» **PROBLEM TO WORK ON**: Below are the records. Retype, exactly, the lines from the first through the line with "Image resolution: width=765, height=720.", and leave out the pictures.
Start of Block
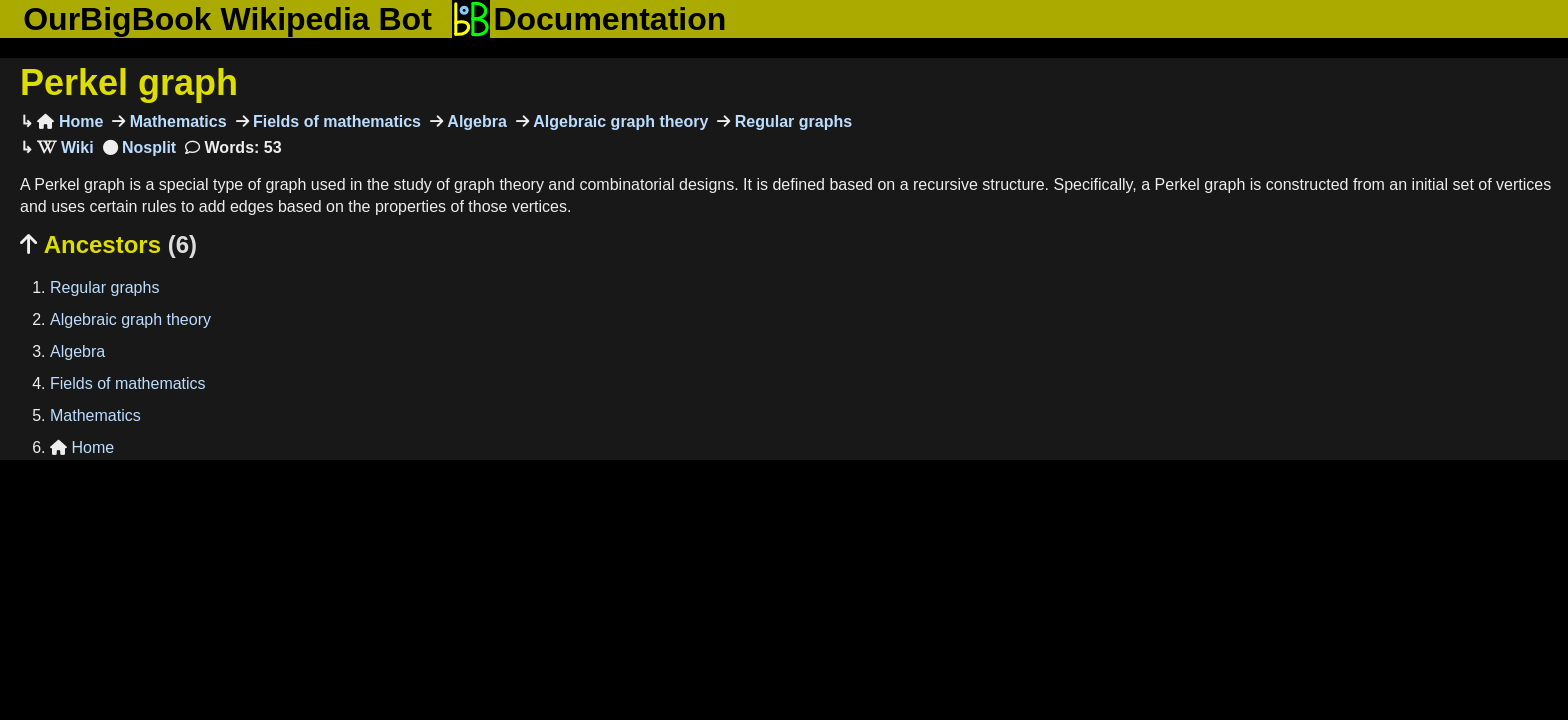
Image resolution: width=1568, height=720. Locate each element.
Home (70, 121)
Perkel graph (129, 82)
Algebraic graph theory (619, 121)
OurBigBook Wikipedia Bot (227, 19)
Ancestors (108, 244)
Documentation (589, 19)
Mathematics (175, 121)
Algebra (475, 121)
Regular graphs (791, 121)
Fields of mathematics (335, 121)
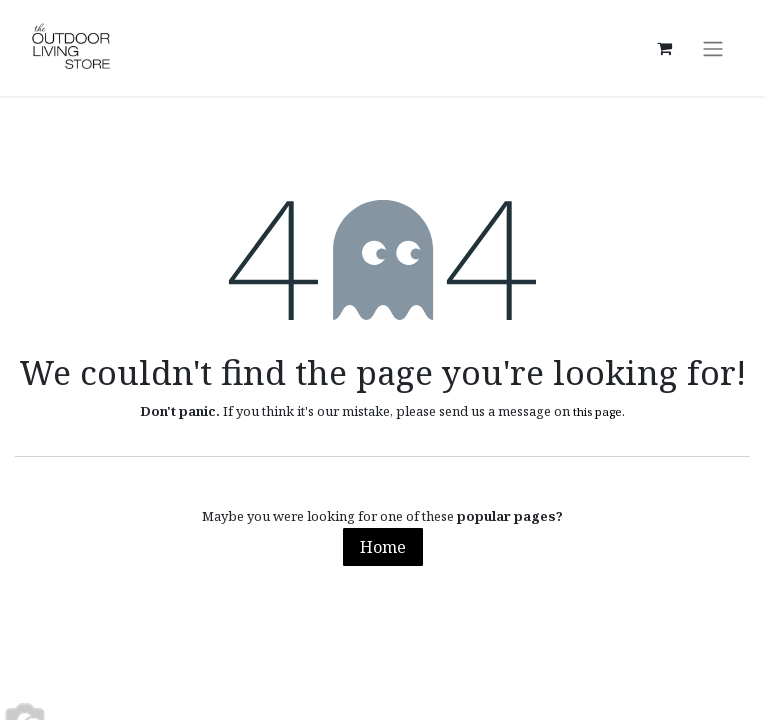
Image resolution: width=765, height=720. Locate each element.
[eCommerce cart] (664, 48)
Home (383, 547)
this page (597, 411)
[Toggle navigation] (713, 48)
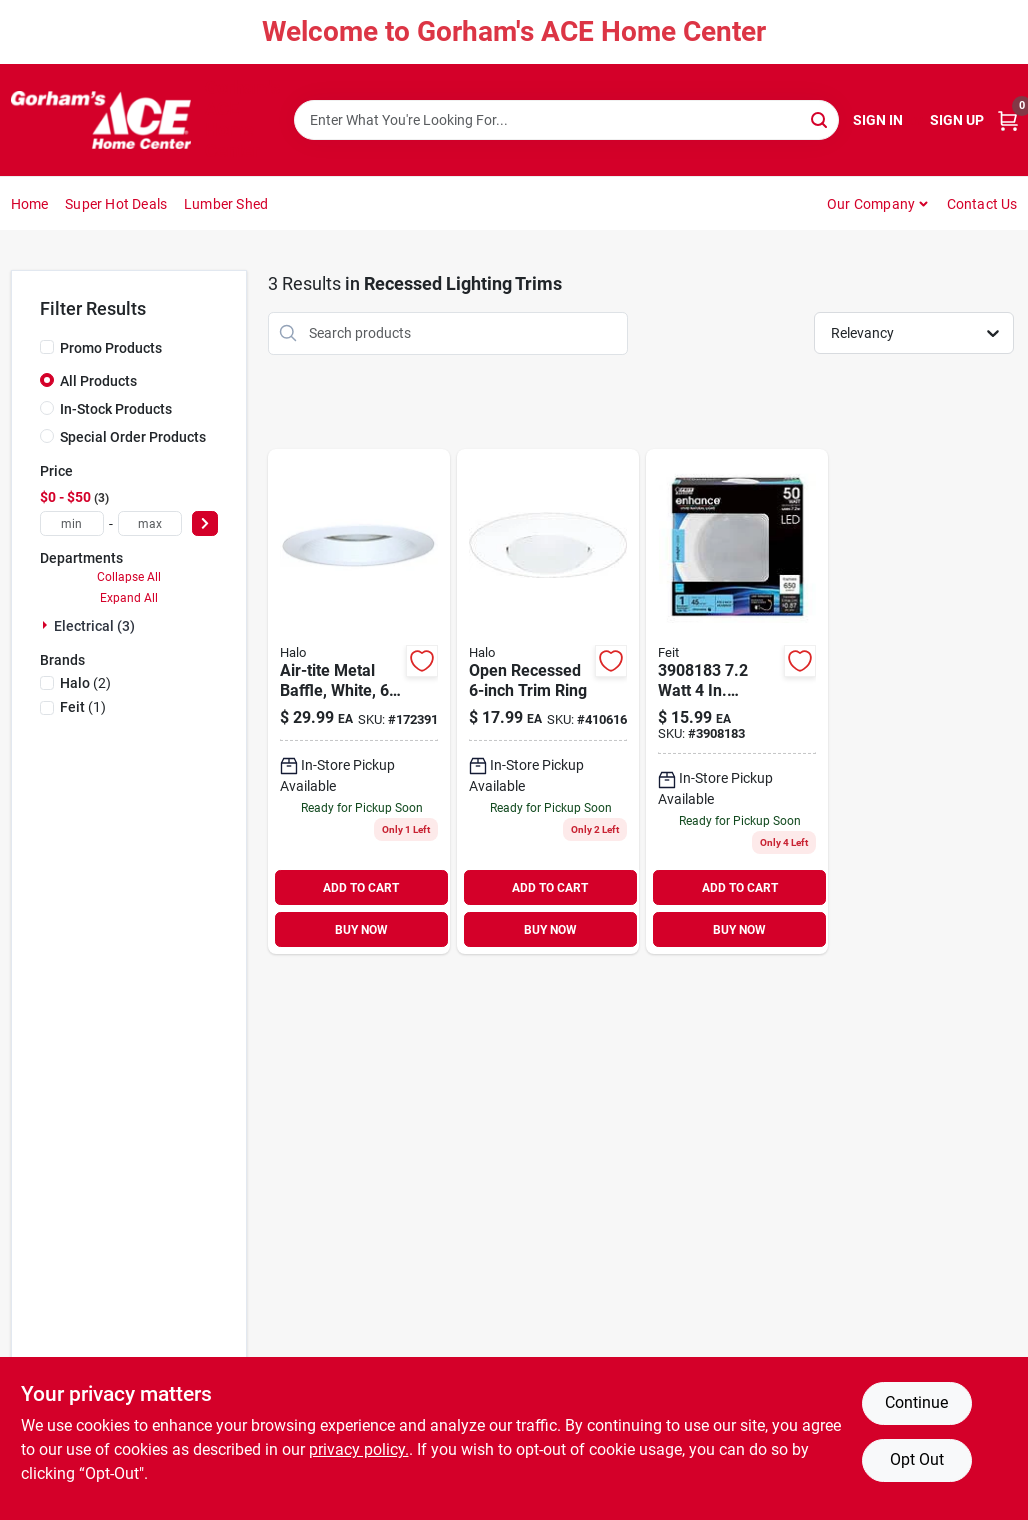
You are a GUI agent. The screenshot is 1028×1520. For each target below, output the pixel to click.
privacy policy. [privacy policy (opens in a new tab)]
End of Block
» **TASK SOLUTION**:
Image resolution: width=1568, height=720. Locate each element.
Home (70, 121)
Perkel graph (129, 82)
Algebraic graph theory (619, 121)
OurBigBook Wikipedia Bot (227, 19)
Ancestors (108, 244)
Documentation (589, 19)
Mathematics (175, 121)
Algebra (475, 121)
Regular graphs (791, 121)
Fields of mathematics (335, 121)
Image resolution: width=765, height=720. Locate each element.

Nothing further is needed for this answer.